## YOUR OBJECTIVE
Copy out each line below containing "werden".

(Records contained in a dataset)
◆ ◆ ◆ ◆ ◆ ◆ ◆

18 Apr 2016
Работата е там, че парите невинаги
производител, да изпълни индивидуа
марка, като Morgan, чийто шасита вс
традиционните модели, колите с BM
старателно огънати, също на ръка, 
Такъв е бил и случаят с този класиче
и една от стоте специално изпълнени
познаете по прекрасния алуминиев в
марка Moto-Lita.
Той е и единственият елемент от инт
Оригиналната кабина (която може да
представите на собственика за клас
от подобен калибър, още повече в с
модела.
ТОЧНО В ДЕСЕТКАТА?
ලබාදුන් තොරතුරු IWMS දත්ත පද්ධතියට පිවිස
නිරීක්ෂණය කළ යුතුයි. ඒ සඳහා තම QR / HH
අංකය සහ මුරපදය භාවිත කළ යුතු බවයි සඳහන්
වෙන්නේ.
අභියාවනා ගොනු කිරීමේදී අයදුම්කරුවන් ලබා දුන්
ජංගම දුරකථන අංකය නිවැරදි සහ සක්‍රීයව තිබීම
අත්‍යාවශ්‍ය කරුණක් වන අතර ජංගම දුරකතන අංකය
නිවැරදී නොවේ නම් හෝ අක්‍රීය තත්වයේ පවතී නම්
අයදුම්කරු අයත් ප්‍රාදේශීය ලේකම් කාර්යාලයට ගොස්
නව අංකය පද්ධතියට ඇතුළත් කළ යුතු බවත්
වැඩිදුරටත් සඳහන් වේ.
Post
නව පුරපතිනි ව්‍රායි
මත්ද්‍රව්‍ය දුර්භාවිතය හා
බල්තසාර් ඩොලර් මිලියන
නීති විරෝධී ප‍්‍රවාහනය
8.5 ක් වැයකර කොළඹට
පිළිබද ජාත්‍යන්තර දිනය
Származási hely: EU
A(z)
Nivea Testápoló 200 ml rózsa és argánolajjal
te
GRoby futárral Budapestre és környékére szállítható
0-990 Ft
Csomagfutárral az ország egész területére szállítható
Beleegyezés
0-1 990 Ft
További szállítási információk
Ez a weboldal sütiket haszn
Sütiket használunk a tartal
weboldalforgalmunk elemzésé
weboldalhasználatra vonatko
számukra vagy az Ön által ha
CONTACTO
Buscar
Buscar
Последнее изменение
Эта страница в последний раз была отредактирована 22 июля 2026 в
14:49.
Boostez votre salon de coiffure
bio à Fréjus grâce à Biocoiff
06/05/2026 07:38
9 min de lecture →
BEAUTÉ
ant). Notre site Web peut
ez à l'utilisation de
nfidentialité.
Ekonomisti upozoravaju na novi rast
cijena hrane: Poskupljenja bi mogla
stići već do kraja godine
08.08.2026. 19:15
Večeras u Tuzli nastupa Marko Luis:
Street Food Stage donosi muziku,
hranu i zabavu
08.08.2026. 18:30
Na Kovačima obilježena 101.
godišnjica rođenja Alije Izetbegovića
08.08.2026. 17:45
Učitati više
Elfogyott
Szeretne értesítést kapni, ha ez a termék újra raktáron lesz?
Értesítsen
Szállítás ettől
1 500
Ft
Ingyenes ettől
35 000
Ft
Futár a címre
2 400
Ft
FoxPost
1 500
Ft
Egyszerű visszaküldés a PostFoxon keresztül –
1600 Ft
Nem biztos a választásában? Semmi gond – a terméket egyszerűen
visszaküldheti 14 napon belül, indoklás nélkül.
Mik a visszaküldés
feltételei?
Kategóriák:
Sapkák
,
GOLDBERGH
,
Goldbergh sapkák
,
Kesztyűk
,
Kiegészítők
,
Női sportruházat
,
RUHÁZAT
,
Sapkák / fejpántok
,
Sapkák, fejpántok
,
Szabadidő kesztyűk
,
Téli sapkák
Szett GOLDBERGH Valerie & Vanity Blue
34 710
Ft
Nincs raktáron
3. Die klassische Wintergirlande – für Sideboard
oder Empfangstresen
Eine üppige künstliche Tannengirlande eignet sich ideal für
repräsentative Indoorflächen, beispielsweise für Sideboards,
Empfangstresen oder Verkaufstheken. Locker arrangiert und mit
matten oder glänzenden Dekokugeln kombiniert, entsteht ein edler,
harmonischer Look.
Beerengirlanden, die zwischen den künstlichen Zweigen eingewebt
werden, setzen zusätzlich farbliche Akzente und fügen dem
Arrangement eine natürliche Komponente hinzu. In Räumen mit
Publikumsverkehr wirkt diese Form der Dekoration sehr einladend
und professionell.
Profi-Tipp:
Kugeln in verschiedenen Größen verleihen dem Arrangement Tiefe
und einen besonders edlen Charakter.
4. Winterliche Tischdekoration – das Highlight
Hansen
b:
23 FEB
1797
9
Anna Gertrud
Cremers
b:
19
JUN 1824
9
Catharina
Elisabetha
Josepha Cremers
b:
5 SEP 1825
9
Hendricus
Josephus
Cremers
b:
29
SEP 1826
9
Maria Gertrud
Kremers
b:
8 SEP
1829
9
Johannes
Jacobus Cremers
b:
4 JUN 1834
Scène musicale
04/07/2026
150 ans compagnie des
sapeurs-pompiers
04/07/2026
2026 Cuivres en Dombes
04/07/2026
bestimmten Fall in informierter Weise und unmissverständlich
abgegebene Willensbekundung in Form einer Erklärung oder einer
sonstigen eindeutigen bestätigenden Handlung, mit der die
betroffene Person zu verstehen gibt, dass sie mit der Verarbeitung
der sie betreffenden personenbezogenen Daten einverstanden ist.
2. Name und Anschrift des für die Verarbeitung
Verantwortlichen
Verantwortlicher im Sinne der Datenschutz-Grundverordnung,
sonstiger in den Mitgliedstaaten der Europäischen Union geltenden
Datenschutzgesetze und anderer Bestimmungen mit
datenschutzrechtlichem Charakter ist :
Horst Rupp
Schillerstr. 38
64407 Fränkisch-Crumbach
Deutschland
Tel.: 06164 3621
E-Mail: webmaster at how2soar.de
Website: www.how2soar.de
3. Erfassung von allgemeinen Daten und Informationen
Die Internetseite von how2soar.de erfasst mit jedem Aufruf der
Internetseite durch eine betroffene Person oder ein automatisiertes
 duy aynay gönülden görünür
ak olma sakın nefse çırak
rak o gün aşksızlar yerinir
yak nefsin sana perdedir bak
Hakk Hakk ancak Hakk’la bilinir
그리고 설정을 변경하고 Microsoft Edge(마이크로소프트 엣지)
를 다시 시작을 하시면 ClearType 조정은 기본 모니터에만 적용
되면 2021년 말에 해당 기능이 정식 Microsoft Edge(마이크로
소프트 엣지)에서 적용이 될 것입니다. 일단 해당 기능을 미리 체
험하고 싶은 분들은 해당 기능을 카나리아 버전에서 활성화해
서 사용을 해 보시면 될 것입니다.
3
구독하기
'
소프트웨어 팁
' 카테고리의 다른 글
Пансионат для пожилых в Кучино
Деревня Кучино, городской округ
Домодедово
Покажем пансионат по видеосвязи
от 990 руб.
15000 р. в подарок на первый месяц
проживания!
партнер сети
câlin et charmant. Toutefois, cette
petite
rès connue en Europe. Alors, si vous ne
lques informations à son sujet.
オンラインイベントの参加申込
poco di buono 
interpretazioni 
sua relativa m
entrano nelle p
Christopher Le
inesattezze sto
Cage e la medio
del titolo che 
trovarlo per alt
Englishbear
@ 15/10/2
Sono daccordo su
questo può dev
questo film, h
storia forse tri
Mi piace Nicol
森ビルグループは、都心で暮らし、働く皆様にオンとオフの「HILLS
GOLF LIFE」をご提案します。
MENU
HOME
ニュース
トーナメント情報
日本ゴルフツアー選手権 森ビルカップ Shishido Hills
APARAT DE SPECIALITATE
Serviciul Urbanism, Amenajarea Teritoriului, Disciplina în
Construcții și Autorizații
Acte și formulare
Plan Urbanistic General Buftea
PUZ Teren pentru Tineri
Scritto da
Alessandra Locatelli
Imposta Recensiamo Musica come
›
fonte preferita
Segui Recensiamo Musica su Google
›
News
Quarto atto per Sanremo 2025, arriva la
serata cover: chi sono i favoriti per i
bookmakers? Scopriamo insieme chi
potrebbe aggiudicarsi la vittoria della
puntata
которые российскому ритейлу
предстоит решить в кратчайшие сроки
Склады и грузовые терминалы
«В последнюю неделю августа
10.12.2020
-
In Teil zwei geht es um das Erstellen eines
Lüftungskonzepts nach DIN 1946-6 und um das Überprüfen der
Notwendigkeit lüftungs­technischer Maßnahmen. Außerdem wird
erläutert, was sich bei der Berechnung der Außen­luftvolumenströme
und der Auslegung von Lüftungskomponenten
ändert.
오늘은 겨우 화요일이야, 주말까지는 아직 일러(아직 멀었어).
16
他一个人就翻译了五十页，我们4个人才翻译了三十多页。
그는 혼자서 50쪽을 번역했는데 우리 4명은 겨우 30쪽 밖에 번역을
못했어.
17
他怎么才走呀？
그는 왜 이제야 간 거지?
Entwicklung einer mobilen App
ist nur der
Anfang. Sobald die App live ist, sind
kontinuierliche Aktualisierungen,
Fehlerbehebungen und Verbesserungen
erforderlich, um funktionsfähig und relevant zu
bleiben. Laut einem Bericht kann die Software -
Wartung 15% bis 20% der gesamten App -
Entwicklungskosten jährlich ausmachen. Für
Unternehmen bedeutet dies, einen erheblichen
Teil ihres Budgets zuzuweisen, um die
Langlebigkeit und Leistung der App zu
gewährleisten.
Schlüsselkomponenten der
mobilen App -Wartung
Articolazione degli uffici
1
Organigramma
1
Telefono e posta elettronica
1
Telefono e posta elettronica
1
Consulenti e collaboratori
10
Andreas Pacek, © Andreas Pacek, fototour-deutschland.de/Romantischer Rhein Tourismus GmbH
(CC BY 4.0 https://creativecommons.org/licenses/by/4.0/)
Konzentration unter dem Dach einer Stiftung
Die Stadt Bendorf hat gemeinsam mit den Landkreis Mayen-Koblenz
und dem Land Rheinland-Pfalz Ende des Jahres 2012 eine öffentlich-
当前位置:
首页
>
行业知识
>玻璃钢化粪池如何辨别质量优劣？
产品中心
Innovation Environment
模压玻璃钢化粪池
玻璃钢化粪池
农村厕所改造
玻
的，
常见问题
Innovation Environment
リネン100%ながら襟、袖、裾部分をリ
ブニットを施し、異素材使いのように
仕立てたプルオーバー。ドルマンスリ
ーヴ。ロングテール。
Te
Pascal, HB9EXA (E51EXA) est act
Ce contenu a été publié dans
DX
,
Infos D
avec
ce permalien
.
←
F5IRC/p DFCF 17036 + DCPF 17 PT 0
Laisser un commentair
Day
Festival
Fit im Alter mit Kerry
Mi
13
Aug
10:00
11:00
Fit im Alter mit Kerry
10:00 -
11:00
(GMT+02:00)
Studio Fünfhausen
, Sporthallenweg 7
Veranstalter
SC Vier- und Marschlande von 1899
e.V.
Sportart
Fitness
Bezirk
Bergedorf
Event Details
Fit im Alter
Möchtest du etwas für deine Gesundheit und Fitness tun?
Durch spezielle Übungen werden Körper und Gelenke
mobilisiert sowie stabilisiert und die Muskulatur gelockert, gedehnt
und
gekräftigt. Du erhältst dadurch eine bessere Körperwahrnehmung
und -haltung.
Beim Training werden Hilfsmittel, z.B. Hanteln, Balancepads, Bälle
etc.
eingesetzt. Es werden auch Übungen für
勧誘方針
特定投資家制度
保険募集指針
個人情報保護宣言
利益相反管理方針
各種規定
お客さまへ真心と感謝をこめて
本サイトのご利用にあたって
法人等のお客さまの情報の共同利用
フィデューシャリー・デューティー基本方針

◆ ◆ ◆ ◆ ◆ ◆ ◆

## ANSWER TO THE PROBLEM
werden, setzen zusätzlich farbliche Akzente und fügen dem
Durch spezielle Übungen werden Körper und Gelenke
Beim Training werden Hilfsmittel, z.B. Hanteln, Balancepads, Bälle
eingesetzt. Es werden auch Übungen für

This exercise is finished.